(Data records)
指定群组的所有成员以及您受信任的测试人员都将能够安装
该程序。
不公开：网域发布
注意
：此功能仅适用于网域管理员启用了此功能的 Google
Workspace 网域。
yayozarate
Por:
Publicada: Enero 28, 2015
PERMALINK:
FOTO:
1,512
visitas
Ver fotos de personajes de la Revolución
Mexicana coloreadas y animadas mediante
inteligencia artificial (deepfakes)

--

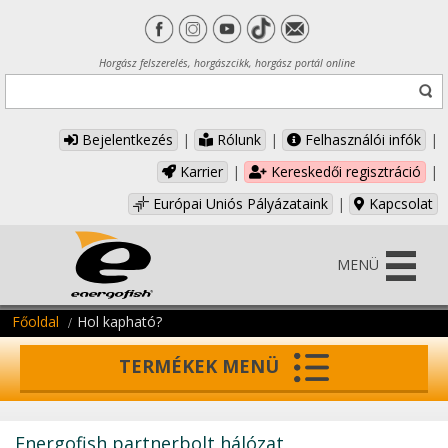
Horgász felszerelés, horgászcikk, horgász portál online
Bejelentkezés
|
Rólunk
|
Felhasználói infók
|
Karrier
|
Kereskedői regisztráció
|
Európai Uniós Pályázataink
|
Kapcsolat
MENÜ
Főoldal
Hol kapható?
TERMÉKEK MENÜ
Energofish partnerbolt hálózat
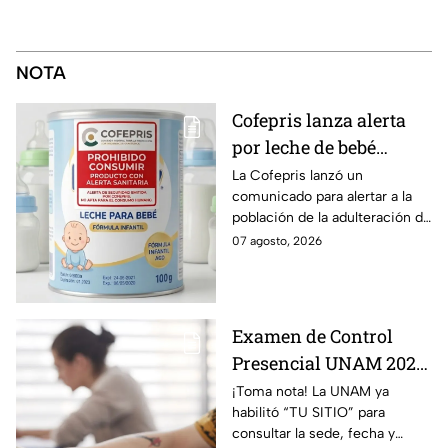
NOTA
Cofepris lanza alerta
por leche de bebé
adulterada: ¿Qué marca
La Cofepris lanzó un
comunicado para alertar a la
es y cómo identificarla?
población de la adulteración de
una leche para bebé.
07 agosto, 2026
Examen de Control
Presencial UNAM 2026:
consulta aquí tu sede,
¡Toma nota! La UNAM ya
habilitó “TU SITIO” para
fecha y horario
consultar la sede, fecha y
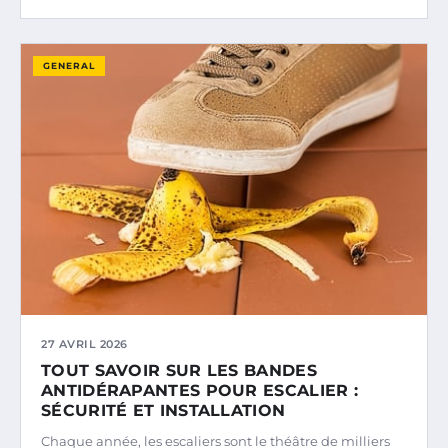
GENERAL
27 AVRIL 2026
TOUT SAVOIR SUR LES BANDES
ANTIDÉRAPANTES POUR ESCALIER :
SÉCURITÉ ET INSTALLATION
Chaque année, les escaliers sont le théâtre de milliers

---

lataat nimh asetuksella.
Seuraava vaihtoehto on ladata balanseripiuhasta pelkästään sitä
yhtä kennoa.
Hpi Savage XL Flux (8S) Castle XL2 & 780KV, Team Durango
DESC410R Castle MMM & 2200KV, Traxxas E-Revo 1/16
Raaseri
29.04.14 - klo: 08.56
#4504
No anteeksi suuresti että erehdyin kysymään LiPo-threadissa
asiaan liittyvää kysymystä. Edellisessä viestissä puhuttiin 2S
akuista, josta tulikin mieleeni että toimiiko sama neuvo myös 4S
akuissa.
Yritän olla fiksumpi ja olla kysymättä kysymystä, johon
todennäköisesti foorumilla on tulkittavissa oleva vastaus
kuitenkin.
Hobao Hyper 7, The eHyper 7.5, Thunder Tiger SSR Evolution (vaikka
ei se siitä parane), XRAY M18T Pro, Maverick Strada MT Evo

- [YOUR INSTRUCTIONS]: Copy the stretch of the records above that runs from the line with "yhtä kennoa." through the line with "ei se siitä". Both end lines belong in the copy, and nothing else does.

- [RESULT BELOW]:
yhtä kennoa.
Hpi Savage XL Flux (8S) Castle XL2 & 780KV, Team Durango
DESC410R Castle MMM & 2200KV, Traxxas E-Revo 1/16
Raaseri
29.04.14 - klo: 08.56
#4504
No anteeksi suuresti että erehdyin kysymään LiPo-threadissa
asiaan liittyvää kysymystä. Edellisessä viestissä puhuttiin 2S
akuista, josta tulikin mieleeni että toimiiko sama neuvo myös 4S
akuissa.
Yritän olla fiksumpi ja olla kysymättä kysymystä, johon
todennäköisesti foorumilla on tulkittavissa oleva vastaus
kuitenkin.
Hobao Hyper 7, The eHyper 7.5, Thunder Tiger SSR Evolution (vaikka
ei se siitä parane), XRAY M18T Pro, Maverick Strada MT Evo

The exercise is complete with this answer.